** Opening Study material block **

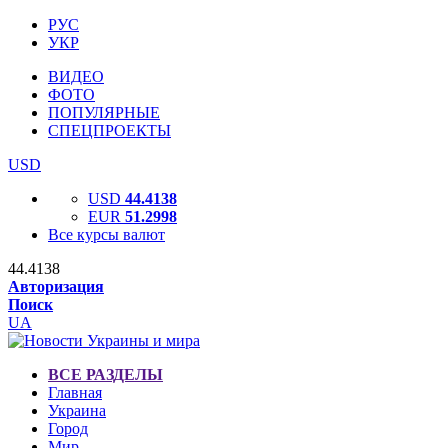
РУС
УКР
ВИДЕО
ФОТО
ПОПУЛЯРНЫЕ
СПЕЦПРОЕКТЫ
USD
USD
44.4138
EUR
51.2998
Все курсы валют
44.4138
Авторизация
Поиск
UA
ВСЕ РАЗДЕЛЫ
Главная
Украина
Город
Мир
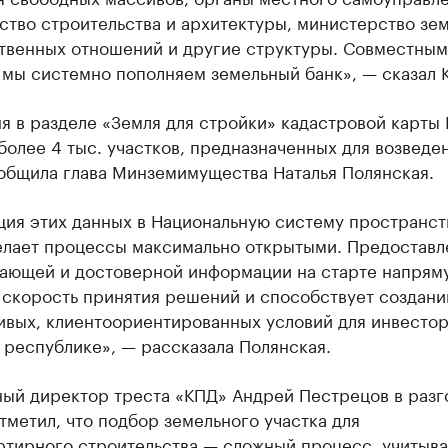
ство строительства и архитектуры, министерство зе
твенных отношений и другие структуры. Совместны
мы системно пополняем земельный банк», — сказал К
я в разделе «Земля для стройки» кадастровой карты
более 4 тыс. участков, предназначенных для возведе
ообщила глава Минземимущества Наталья Полянская.
ция этих данных в Национальную систему пространс
елает процессы максимально открытыми. Предоставл
ающей и достоверной информации на старте напрям
а скорость принятия решений и способствует создан
ивых, клиентоориентированных условий для инвестор
 республике», — рассказала Полянская.
ный директор треста «КПД» Андрей Пестрецов в разг
тметил, что подбор земельного участка для
ртирного строительства — сложный процесс, учитыв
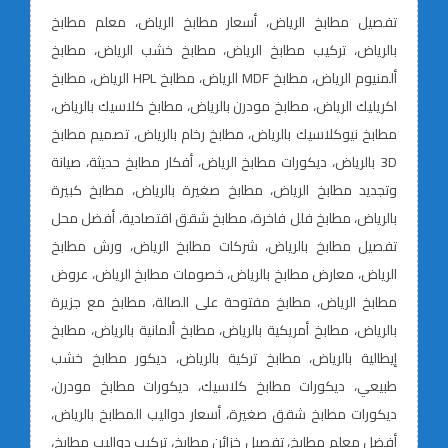
تفصيل مطابخ الرياض، أسعار مطابخ الرياض، معلم مطابخ
بالرياض، تركيب مطابخ الرياض، مطابخ خشب الرياض، مطابخ
ألمنيوم الرياض، مطابخ MDF الرياض، مطابخ HPL الرياض، مطابخ
اكريليك الرياض، مطابخ مودرن بالرياض، مطابخ كلاسيك بالرياض،
مطابخ نيوكلاسيك بالرياض، مطابخ رخام بالرياض، تصميم مطابخ
3D بالرياض، ديكورات مطابخ الرياض، أفكار مطابخ حديثة، صيانة
وتجديد مطابخ الرياض، مطابخ صغيرة بالرياض، مطابخ كبيرة
بالرياض، مطابخ فلل فاخرة، مطابخ شقق اقتصادية، أفضل محل
تفصيل مطابخ بالرياض، شركات مطابخ الرياض، ورش مطابخ
الرياض، معارض مطابخ بالرياض، خصومات مطابخ الرياض، عروض
مطابخ الرياض، مطابخ مفتوحة على الصالة، مطابخ مع جزيرة
بالرياض، مطابخ أمريكية بالرياض، مطابخ ألمانية بالرياض، مطابخ
إيطالية بالرياض، مطابخ تركية بالرياض، ديكور مطابخ خشب
طبيعي، ديكورات مطابخ كلاسيك، ديكورات مطابخ مودرن،
ديكورات مطابخ شقق صغيرة، أسعار دواليب المطابخ بالرياض،
أفضل معلم مطابخ، تفصيل خزائن مطابخ، تركيب دواليب مطابخ،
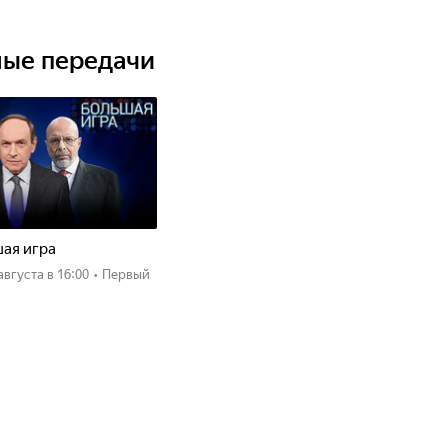
ные передачи
ая игра
 августа
в 16:00
•
Первый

** Closing Study material block **

Task statement.
Copy out every line in the listing where the word "تركيب" appears.

Output for this exercise.
بالرياض، تركيب مطابخ الرياض، مطابخ خشب الرياض، مطابخ
أفضل معلم مطابخ، تفصيل خزائن مطابخ، تركيب دواليب مطابخ،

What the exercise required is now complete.